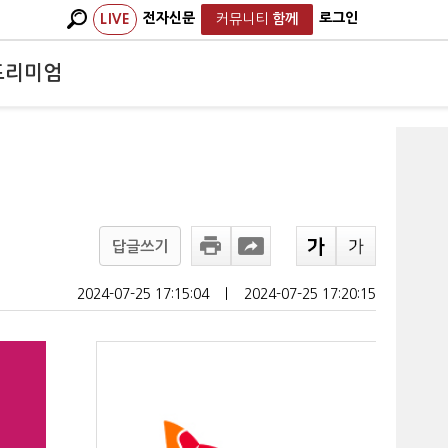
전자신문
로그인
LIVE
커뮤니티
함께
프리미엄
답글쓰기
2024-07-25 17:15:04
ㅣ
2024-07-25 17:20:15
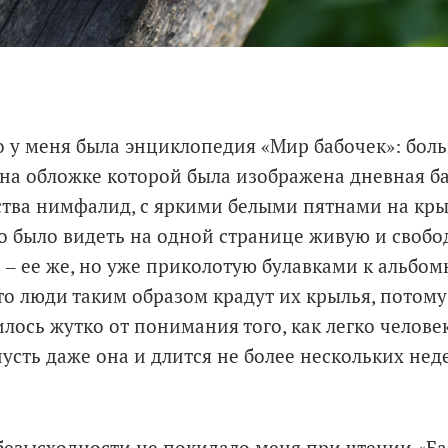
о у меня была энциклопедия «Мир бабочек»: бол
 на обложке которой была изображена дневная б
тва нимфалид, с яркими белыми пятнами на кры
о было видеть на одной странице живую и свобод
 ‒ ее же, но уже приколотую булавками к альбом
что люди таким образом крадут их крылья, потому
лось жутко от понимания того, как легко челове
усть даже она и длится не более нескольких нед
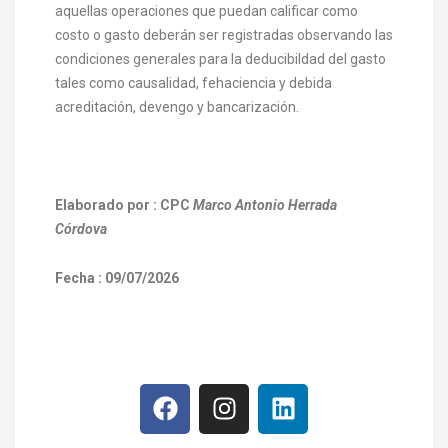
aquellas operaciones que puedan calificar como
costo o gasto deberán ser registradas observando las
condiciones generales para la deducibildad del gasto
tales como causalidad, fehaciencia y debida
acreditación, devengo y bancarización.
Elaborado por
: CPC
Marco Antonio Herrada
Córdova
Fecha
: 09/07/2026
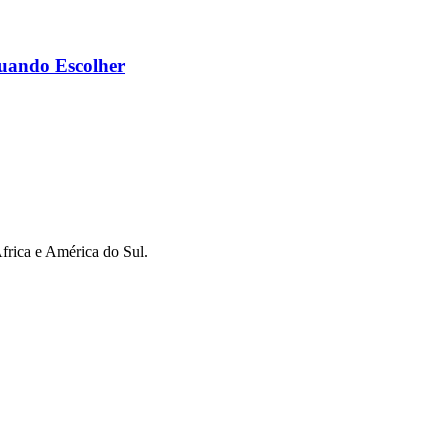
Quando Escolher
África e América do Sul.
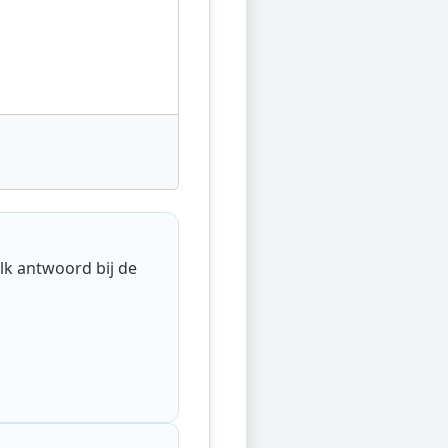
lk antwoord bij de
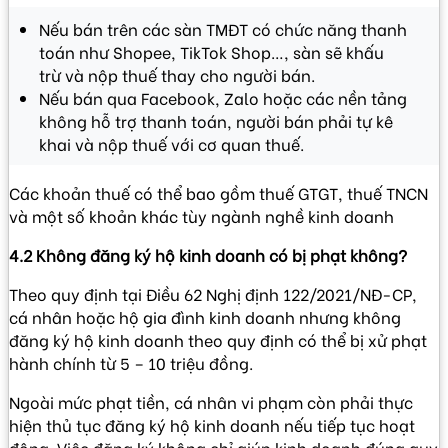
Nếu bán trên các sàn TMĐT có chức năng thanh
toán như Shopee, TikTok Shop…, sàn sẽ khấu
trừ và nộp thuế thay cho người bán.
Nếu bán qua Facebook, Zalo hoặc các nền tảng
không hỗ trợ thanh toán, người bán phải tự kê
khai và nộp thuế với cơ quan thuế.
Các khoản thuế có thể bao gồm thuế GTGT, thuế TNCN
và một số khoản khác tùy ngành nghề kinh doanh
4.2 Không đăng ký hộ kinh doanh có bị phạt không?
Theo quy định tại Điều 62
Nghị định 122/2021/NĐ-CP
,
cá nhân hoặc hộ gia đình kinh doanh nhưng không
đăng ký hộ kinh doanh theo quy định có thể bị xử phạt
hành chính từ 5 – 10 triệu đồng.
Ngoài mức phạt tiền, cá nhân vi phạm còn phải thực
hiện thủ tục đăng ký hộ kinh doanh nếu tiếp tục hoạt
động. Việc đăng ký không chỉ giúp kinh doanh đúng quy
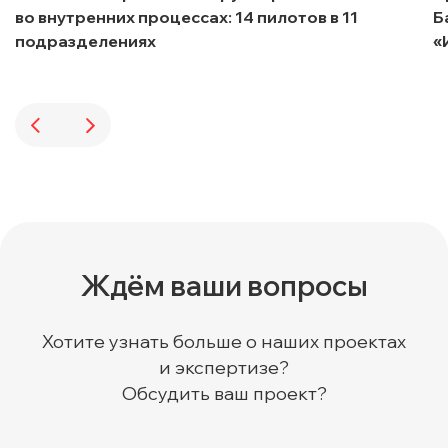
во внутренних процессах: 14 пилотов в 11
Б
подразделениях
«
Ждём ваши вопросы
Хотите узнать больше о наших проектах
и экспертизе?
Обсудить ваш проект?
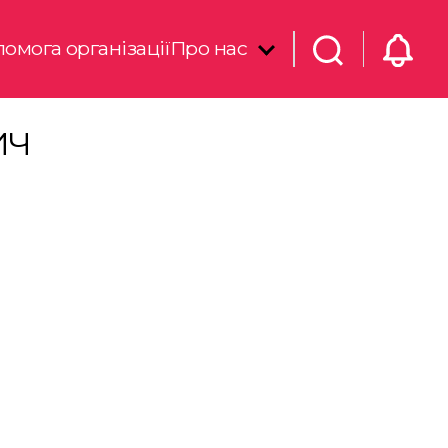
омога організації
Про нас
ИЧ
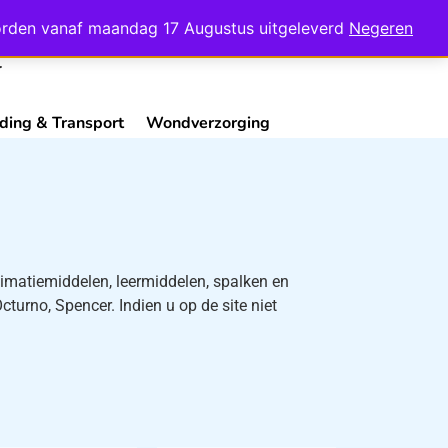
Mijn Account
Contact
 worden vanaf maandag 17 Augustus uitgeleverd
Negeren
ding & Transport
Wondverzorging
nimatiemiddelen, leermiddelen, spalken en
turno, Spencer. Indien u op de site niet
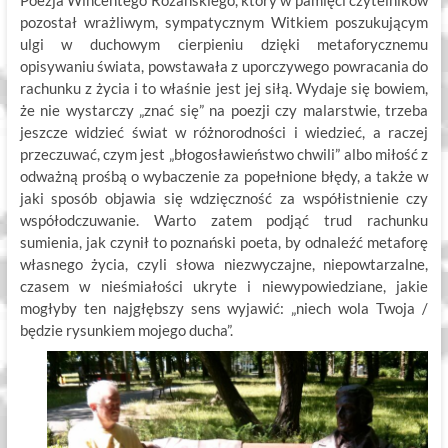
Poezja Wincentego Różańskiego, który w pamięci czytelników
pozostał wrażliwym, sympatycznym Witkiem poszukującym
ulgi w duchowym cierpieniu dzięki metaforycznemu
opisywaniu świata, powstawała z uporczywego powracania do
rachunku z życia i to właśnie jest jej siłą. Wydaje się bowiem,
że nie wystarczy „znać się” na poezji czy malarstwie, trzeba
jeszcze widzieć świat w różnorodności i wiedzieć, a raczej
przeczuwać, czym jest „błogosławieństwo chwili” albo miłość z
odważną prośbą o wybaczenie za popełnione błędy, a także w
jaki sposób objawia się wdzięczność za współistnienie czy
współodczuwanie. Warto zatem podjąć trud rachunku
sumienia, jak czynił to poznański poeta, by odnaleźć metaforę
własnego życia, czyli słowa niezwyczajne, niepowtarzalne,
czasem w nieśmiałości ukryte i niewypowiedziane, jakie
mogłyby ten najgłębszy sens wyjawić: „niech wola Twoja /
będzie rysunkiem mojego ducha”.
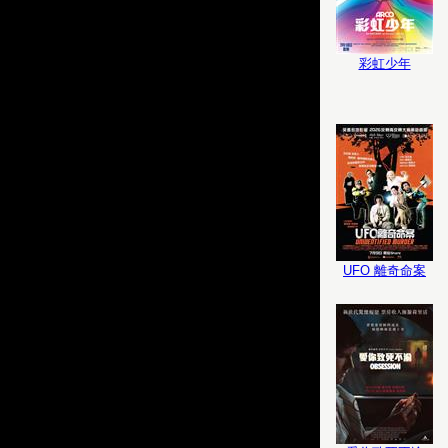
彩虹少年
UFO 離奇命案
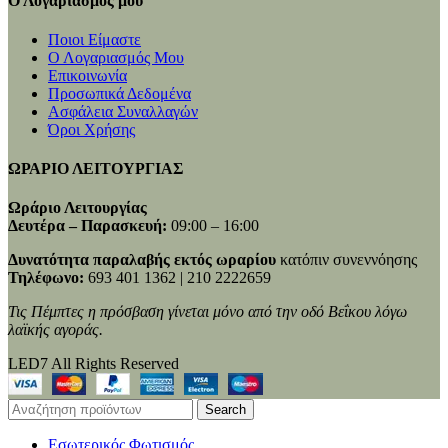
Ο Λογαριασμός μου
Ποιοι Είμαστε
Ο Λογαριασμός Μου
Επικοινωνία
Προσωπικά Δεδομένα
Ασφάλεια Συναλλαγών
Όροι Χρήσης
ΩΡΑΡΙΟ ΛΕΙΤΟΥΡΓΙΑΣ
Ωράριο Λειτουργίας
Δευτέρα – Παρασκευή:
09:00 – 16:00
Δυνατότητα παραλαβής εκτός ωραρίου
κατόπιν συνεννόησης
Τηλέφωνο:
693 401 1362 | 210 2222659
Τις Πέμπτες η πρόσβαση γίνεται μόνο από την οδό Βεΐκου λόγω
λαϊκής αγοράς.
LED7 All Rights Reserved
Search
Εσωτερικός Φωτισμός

**Aim of the task**
Please restate the lines above exactly, starting at the first line of the data and stopping at the line containing "và một số khoản", which is included. Omit pictures.

**Your response**
전자신문
로그인
LIVE
커뮤니티
함께
프리미엄
답글쓰기
2024-07-25 17:15:04
ㅣ
2024-07-25 17:20:15
о у меня была энциклопедия «Мир бабочек»: бол
 на обложке которой была изображена дневная б
тва нимфалид, с яркими белыми пятнами на кры
о было видеть на одной странице живую и свобод
 ‒ ее же, но уже приколотую булавками к альбом
что люди таким образом крадут их крылья, потому
лось жутко от понимания того, как легко челове
усть даже она и длится не более нескольких нед
aquellas operaciones que puedan calificar como
costo o gasto deberán ser registradas observando las
condiciones generales para la deducibildad del gasto
tales como causalidad, fehaciencia y debida
acreditación, devengo y bancarización.
Elaborado por
: CPC
Marco Antonio Herrada
Córdova
Fecha
: 09/07/2026
Quando Escolher
África e América do Sul.
lk antwoord bij de
Nếu bán trên các sàn TMĐT có chức năng thanh
toán như Shopee, TikTok Shop…, sàn sẽ khấu
trừ và nộp thuế thay cho người bán.
Nếu bán qua Facebook, Zalo hoặc các nền tảng
không hỗ trợ thanh toán, người bán phải tự kê
khai và nộp thuế với cơ quan thuế.
Các khoản thuế có thể bao gồm thuế GTGT, thuế TNCN
và một số khoản khác tùy ngành nghề kinh doanh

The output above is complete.